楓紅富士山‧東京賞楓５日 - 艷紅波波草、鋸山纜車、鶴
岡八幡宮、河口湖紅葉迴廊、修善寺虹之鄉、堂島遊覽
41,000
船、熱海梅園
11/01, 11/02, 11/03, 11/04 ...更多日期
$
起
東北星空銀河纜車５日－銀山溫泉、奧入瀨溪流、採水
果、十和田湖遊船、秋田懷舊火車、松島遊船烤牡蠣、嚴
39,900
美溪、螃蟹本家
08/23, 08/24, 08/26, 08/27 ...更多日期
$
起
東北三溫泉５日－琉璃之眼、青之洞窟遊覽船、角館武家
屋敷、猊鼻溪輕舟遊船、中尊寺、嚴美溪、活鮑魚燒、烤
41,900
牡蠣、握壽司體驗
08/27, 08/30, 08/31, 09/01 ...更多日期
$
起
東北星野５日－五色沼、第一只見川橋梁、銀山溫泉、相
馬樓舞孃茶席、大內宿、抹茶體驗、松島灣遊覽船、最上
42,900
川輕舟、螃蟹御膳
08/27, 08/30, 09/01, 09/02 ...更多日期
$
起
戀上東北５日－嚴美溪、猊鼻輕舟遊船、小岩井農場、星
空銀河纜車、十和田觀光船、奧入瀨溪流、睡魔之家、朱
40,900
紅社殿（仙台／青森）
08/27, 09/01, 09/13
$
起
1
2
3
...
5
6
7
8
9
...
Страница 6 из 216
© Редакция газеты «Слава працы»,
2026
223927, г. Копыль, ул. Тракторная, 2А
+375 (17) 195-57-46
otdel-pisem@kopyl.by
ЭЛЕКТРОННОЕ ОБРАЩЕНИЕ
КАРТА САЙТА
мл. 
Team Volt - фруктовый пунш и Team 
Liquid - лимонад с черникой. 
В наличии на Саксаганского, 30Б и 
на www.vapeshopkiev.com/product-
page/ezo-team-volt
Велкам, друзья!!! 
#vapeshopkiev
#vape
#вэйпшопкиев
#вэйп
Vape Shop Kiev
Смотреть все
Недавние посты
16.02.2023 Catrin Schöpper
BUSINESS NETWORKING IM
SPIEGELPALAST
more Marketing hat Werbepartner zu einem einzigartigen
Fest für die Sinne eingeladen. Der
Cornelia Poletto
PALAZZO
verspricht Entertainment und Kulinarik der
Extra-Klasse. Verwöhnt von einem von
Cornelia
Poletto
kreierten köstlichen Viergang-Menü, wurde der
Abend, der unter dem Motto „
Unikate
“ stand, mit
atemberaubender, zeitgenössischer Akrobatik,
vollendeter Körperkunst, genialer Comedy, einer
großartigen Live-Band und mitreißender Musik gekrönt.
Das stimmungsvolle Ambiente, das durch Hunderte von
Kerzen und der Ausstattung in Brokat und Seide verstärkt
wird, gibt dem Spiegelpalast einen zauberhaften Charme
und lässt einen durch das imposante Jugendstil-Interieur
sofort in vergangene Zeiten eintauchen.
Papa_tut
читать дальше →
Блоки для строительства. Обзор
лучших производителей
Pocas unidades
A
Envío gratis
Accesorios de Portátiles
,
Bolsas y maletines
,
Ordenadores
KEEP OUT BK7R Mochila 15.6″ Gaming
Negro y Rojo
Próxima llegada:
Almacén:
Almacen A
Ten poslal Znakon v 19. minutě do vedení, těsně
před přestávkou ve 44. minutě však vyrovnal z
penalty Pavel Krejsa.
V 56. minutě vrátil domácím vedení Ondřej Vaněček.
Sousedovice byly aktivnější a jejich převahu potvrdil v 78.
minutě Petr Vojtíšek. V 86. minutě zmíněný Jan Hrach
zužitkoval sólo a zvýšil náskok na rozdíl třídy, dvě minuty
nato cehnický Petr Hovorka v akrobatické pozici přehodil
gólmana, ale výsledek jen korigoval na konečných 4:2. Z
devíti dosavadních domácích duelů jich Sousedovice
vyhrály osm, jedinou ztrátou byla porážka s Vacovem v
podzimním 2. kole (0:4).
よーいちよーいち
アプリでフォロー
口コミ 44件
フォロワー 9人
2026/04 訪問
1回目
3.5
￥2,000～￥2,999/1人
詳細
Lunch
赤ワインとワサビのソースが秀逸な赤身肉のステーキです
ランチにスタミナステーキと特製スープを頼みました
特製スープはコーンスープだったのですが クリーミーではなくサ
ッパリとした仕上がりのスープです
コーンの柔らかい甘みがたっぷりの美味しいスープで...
# # # # #
▶ [Your objective]:
From the records above, copy out the line with "page/ezo-team-volt", the line with "großartigen Live-Band und", and every line between them, word for word.

▶ [Expected answer]:
page/ezo-team-volt
Велкам, друзья!!! 
#vapeshopkiev
#vape
#вэйпшопкиев
#вэйп
Vape Shop Kiev
Смотреть все
Недавние посты
16.02.2023 Catrin Schöpper
BUSINESS NETWORKING IM
SPIEGELPALAST
more Marketing hat Werbepartner zu einem einzigartigen
Fest für die Sinne eingeladen. Der
Cornelia Poletto
PALAZZO
verspricht Entertainment und Kulinarik der
Extra-Klasse. Verwöhnt von einem von
Cornelia
Poletto
kreierten köstlichen Viergang-Menü, wurde der
Abend, der unter dem Motto „
Unikate
“ stand, mit
atemberaubender, zeitgenössischer Akrobatik,
vollendeter Körperkunst, genialer Comedy, einer
großartigen Live-Band und mitreißender Musik gekrönt.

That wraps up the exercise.